# [ASSIGNMENT]
In the data below, one line contains "29 August 2025" and a later one contains "mai puțin de 7 luni, omenirea a consumat". Print both, with every line between them, exactly and alone.

# [Stored data entries]
((

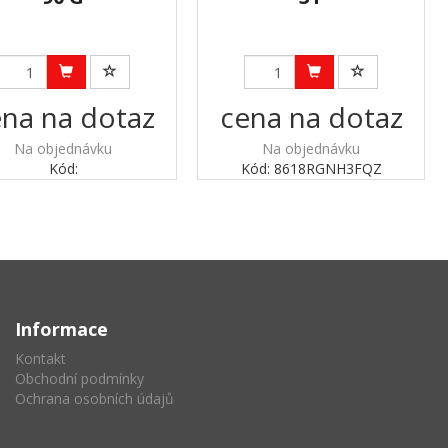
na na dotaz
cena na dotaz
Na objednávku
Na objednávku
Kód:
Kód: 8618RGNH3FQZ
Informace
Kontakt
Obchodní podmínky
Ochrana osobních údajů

))
((

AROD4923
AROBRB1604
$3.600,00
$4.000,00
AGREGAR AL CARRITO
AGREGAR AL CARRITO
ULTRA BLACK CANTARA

))
((

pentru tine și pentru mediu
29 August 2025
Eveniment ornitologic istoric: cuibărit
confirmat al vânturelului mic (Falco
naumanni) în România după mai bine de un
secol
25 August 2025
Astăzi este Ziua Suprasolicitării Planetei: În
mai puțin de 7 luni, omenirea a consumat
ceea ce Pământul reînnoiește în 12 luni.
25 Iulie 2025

))

# [ANSWER SECTION]
29 August 2025
Eveniment ornitologic istoric: cuibărit
confirmat al vânturelului mic (Falco
naumanni) în România după mai bine de un
secol
25 August 2025
Astăzi este Ziua Suprasolicitării Planetei: În
mai puțin de 7 luni, omenirea a consumat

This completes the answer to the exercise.